A lockdown procedure should identify which doors, shutters, or barriers to secure, in what sequence, and who is responsible for each. It should also account for the parts of the site that are hardest to secure quickly (examples: sports fields, temporary entrances, external teaching areas).

The statutory test that procedures must be implementable "rapidly and effectively" applies here as much as anywhere. A lockdown procedure that requires staff to remember a long sequence of steps they've never practiced under pressure is not the same as one they've drilled until it's automatic.

Communication

Communication is alerting staff, pupils, and visitors to danger and providing clear instructions in real time.

This covers both the internal system and the outward communication:

  • What do pupils do?
  • What do visiting parents do?
  • What do contractors on site do?

Vague instructions are harder to follow under stress than specific, spatially grounded ones. For example, "move to safety" is harder to act on than "move to the main hall via the east corridor and wait for further instructions." The more specific the instruction, the more likely it is to be followed correctly by people who are frightened.

The "rapidly and effectively" test

The Act sets a specific standard: procedures must be implementable "rapidly and effectively."

A written procedure that staff haven't read, haven't practiced, or that assumes knowledge of the building they don't have, does not meet the standard. The preparation question for every school is whether staff have that information readily available, or whether they'd be working it out as an incident unfolds.

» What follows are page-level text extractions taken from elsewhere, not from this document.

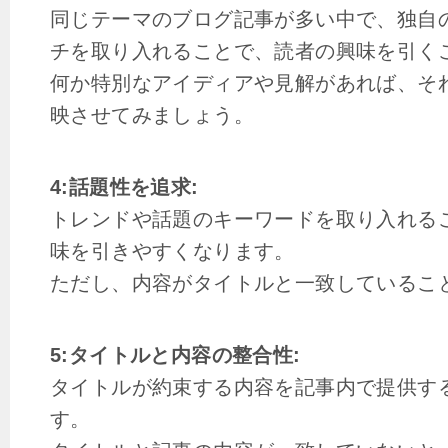
同じテーマのブログ記事が多い中で、独自
チを取り入れることで、読者の興味を引く
何か特別なアイディアや見解があれば、そ
映させてみましょう。
4:話題性を追求:
トレンドや話題のキーワードを取り入れる
味を引きやすくなります。
ただし、内容がタイトルと一致しているこ
5:タイトルと内容の整合性:
タイトルが約束する内容を記事内で提供す
す。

What about universities and higher education?

Universities and higher education institutions do not benefit from the Standard Tier cap that applies to schools and FE colleges. They are assessed as standard qualifying premises, with their tier determined by expected attendance:

  • 200–799 people expected: Standard Tier; SIA notification and four public protection procedures required
  • 800 or more people expected: Enhanced Tier; all Standard Tier requirements, plus physical protection measures across four categories, documentation submitted to the SIA, and a designated senior compliance individual

For university security and facilities teams, the Enhanced Tier obligations represent a significant operational commitment. Open campuses, high public footfall, multiple buildings, and complex access control arrangements all make the requirement to document measures and "keep them under review" a sustained operational discipline rather than a one-time exercise.

How schools can prepare for Martyn's Law during the implementation period

The government intends for there to be an implementation period of at least 24 months from April 3, 2025 before the Act comes into force. That is valuable preparation time, and the schools that use it well will find compliance far more straightforward than those that wait.

The good news – most schools are closer to compliance than they think. The Act builds on frameworks many schools already have in place. The work is largely about reviewing what exists, identifying the gaps, and making sure procedures are genuinely executable, not just documented.

Step 1: Audit what you already have

Map your existing emergency procedures against the four required types. Fire evacuation plans, lockdown protocols from existing safeguarding reviews, communication systems already in use — most schools have the building blocks. The question is whether they are fit for a terrorism scenario, not just for the situations they were originally designed for.

Identify what exists and is current, what exists but needs updating, and what's genuinely missing. For most schools, the biggest gap will be invacuation — followed by communication procedures that account for visitors and events, not just the regular school day.

campus security mapping

Step 2: Walk your building with procedures in hand

This is the step most schools skip, and yet it’s the one that reveals the most.

Walk every area of the site: classrooms, halls, sports facilities, temporary structures, car parks. For each area, ask: if I needed to move everyone here to safety right now, could I tell every staff member on duty exactly what to do?

Pay particular attention to invacuation. Walk the routes, check the safe rooms, and identify the areas where your current plans assume spatial knowledge that a member of supply staff, a student teacher, or a duty parent helper would not have.

Step 3: Think about your events separately

Review each event on the school calendar where attendance could reach 200. Don't assume that your normal-school-day procedures translate directly.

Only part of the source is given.